Getting started

As you create Workbooks of increasing scale and complexity, you may encounter new challenges:

  • You may want to experiment with a Workbook by introducing new changes, but must preserve existing logic and avoid breaking production pipelines.
  • You may want to collaborate with a colleague on a Workbook, but need to avoid conflicts when making changes to the same Workbook simultaneously.

Branching provides a solution to these challenges. In this tutorial, we explore the following concepts:

Creating a branch

In this example, we’re working on a short pipeline that starts with a dataset of passengers on the Titanic and applies a few filters to it.

branching_pipeline

Tip

A branch is a working copy of your Workbook that allows you to make changes safely and incorporate them into the master version later. Learn more about branching.

Click the branch menu in the top left of the Workbook, enter the name of your new branch, and click Create. Branch names are commonly prefixed based on the type of change being made (e.g. feature/ or bugfix/), or by your username or initials (e.g. jdoe/ or jd/).

branching_create-branch

After feature/filter-logic is created, transforms reflect data and logic at the time of branch creation. If master changes, your branch feature/filter-logic will continue to function as before. Likewise, any changes you make on feature/filter-logic will not interfere with logic or data changes on master.

branching_data-independence

Make any changes on your new branch as you normally would. In this example, we’ll change the logic for a line of filtering code.

branching_code-changes

Previewing a merge

Tip

A merge is a copy of the work you’ve done in your branch, combined with the current state of the master copy. This allows you to review changes before incorporating them back into master.

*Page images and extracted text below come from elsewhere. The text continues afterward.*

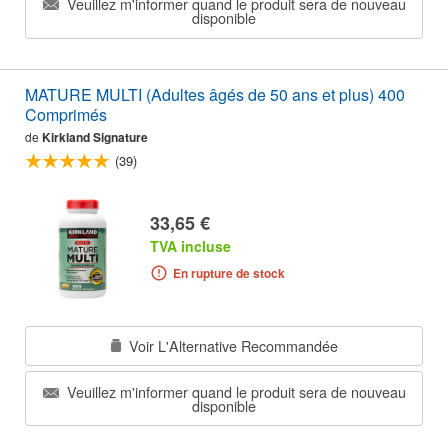
Veuillez m'informer quand le produit sera de nouveau
disponible
MATURE MULTI (Adultes âgés de 50 ans et plus) 400
Comprimés
de
Kirkland Signature
(39)
33,65 €
TVA incluse
En rupture de stock
Voir L'Alternative Recommandée
Veuillez m'informer quand le produit sera de nouveau
disponible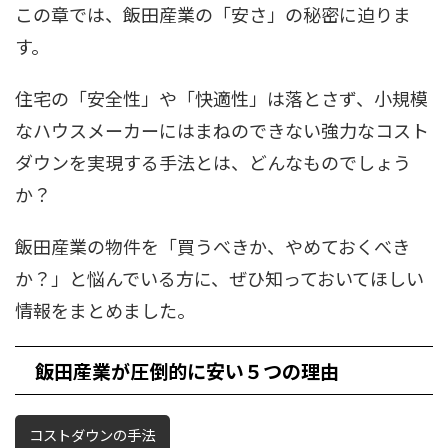
この章では、飯田産業の「安さ」の秘密に迫りま
す。
住宅の「安全性」や「快適性」は落とさず、小規模
なハウスメーカーにはまねのできない強力なコスト
ダウンを実現する手法とは、どんなものでしょう
か？
飯田産業の物件を「買うべきか、やめておくべき
か？」と悩んでいる方に、ぜひ知っておいてほしい
情報をまとめました。
飯田産業が圧倒的に安い５つの理由
コストダウンの手法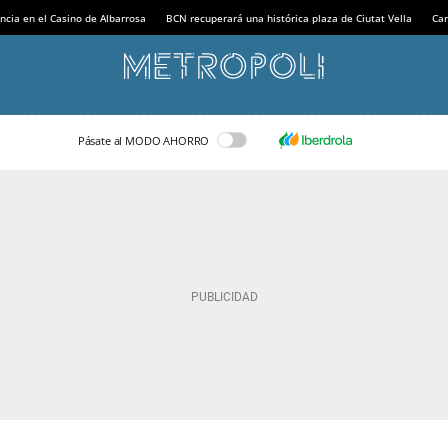
ncia en el Casino de Albarrosa
BCN recuperará una histórica plaza de Ciutat Vella
Can
Pásate al MODO AHORRO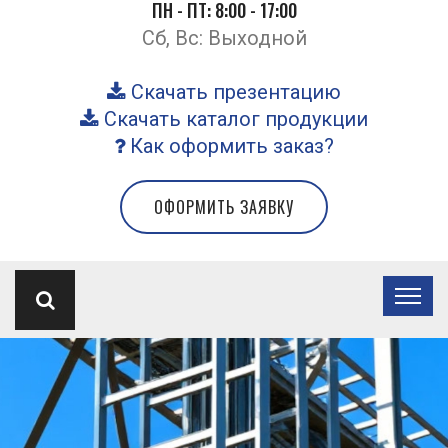
ПН - ПТ: 8:00 - 17:00
Сб, Вс: Выходной
Скачать презентацию
Скачать каталог продукции
Как оформить заказ?
ОФОРМИТЬ ЗАЯВКУ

When you’re ready to introduce the changes on your branch back into the original branch, click Preview merge in the top right.

branching_prepare-merge

You’re now taken into a merge. In this state, you can continue to make changes to your logic and run transforms until you’re satisfied with the changes that will be introduced. The Run Affected button at the top allows you to run all affected transforms in this Workbook—those with logic changes and anything downstream of them—with a single click.

branching_run-affected

While in a merge, the sidebar shows changes in row counts or columns that will be introduced through this merge. This can help surface changes your branch has introduced, both in transforms you actually edited as well as downstream transforms.

branching_merge-sidebar

To see what logic changes will be introduced through this merge, select any modified transform and click Show Changes. This will show a split-screen view of the logic that has changed.

branching_merge-diff

This also works for templates, as shown below:

branching_merge-diff-templates

Completing a merge

When you’re satisfied with the changes you’re introducing, click Merge Branch to finish merging into your master branch. You will be presented with a dialog box with two toggles:

branching_merge

The first toggle allows you to choose whether to copy the transactions from the merging branch into the branch you are merging into. Let's imagine that after branching, we have done additional work on master and committed new transactions on the derived datasets' master branch. If this toggle is set to True, the transactions created on master since the feature/filter-logic branch was created will no longer appear on the dataset after merging.

The second toggle allows you to choose whether to delete the merging branch from the datasets. Note this is different than deleting the workbook branch itself, which is always done with a merge and not configurable. If the second toggle is True, the merging branch will be deleted from the derived datasets created in the Workbook.

Let's say as above, you choose not to copy the data from the merging branch into master. After you click Merge into master, the master branch will be updated with the logic from your merge.

Resolving merge conflicts

As you use branching more frequently, especially while collaborating with colleagues, you may end up modifying the same piece of logic in two different branches. Let’s walk through what happens in this scenario.

When you click Preview merge, if conflicting changes have already been introduced to master, a prompt will indicate that you need to resolve conflicts before proceeding with the merge.

branching_merge-conflict

Clicking on the conflicting transform will show a merge conflict view. For code, inline conflict markers allow you to pick which logic you want to use.

branching_conflict-editor

If the conflict involves a template, or a transform has been deleted on one of the branches, you can resolve conflicts using a split-screen view.

branching_conflict-split-screen

After resolving conflicts, you can continue to make further edits and run transforms to verify that your merged logic functions as expected. When you’re ready, click Complete merge to finish merging as usual.